Brian McInerney, a hydrologist for the National Weather Service, said the Bear River Range and the Logan drainage doesn’t have the same amount of snow pack as the southern part of the state.

“If you look at the state form north to south, the northern end has the least amount of snowpack,” he said. “The atmospheric rivers favored the southern area, so the south snow back was above average.”

The weather scientist said there are two options for the runoff.

“We’re going to have a lot of water in the middle of the valley for quite a while,” he said. “We can either control floods on the river, or we can have a river.”

Regulating water in the rolled earth and rock-filled dam in Hyrum can be a tricky task. Dam tenders must decide how much water to hold back and what water to send down to the shareholders.

Kirt Lindley is the dam tender at the Hyrum Dam. He has been watching and controlling the water that fills the Hyrum Reservoir and the Little Bear since 1998. Lindley has regulated water in both wet and dry years and tries to keep the water in the dam where it will benefit both the water users downstream and the aquaculture.

Kirt Lindley watches the pumps, installed in 1935, which control the water gates at Hyrum Dam.

He makes sure canal companies have their share of water for the hot summer months and thirsty crops. Lindley knows the canals and where the water needs to go.

“This year Porcupine is full and there is water coming off the north side of Powder Mountain, and we have to figure that into to our water storage,” he said.

Lindley operates the electric motors used to raise and lower the gates that control the flow of water. The gates are the same ones installed in 1935 when the dam was finished.

The dairy farmer said he has also been a water master since 1992.

“In 2013, we had a lot of water; we had to keep the reservoir low to accommodate the snowpack,” he said. “We had to let a lot of water out and it flooded some areas downstream.”

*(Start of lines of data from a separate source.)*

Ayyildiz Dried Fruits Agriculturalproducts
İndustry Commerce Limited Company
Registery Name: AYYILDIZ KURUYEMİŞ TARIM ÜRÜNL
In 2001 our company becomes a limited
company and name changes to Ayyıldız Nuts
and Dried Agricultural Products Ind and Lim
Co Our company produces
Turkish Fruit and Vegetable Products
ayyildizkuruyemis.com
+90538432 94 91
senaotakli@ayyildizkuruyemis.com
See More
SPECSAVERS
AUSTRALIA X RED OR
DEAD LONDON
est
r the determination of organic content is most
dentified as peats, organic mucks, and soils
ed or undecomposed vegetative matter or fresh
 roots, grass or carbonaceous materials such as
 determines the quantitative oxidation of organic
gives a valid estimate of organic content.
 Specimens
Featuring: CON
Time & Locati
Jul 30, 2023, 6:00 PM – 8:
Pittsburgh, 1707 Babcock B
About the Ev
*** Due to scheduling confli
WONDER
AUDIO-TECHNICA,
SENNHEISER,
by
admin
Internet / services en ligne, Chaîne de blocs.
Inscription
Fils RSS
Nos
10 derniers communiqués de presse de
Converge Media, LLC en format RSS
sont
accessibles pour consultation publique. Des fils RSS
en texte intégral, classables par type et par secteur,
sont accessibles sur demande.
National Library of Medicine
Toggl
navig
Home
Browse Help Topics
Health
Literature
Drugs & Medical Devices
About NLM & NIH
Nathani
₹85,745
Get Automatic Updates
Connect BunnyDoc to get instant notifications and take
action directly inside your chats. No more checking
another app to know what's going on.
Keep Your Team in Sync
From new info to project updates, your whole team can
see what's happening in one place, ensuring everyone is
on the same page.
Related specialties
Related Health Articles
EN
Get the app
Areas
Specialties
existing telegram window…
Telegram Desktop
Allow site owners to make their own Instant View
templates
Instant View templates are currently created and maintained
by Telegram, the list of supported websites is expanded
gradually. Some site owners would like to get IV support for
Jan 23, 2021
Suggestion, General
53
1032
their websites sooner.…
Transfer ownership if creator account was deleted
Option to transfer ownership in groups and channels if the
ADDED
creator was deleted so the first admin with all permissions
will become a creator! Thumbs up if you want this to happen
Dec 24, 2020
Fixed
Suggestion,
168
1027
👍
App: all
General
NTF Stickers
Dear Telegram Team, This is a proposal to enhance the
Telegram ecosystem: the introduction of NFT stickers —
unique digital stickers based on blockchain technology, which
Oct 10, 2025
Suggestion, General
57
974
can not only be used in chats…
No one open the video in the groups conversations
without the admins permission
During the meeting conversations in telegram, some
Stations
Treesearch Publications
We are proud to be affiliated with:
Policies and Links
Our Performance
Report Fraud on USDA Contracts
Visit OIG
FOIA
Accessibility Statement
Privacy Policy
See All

During the peak of runoff, he watches the water levels pretty close.

He had the dam down four feet from capacity and was running out about 400 second acre feet of water out until just recently. A second acre is how far one cubic acre of water flows for one second.

Water from Hyrum dam is used for farmers and homeowners from Hyrum to Petersboro.

“I’m trying of fill the dam now, so I have slowed the output to 200 acre feet,” he said. “It will be above what we usually see. We try to keep the river flow to about 700 to 800 second feet.”

When the dam is full it holds 18,685 acre feet of water.

Hyrum is one of two dams in the valley regulated by the U.S. Bureau of Reclamation, the other is the Newton Dam. Porcupine Dam is privately owned and Cutler Dam is owned and controlled by Pacific Corp.

Construction of the dam finished in 1935 and WWII officially began in 1939.

Lindley, originally from Wellsville, remembers hearing his mother talk about the dam during WWII. His grandfather would walk the canal from his home for three miles, in the dark, to check on the dam.

“Every night he would leave at 10 p.m. and stay until 6 a.m. in the morning.”

There was a fear the dam could be a target of an enemy attack.

Two men try their luck at fishing on Hyrum Reservoir near the dam.

The wood shack, still in place overlooking both sides of the dam, with square turrets and round holes was a guardhouse.

Lindley said someone from the Bureau of Reclamation told him there was a 40 caliber machine gun pointed at the dam in case of enemy intruders.

Over the years, the reservoir has provided water for the farmers and controlled floods, but remains a popular recreation location for thousands of people.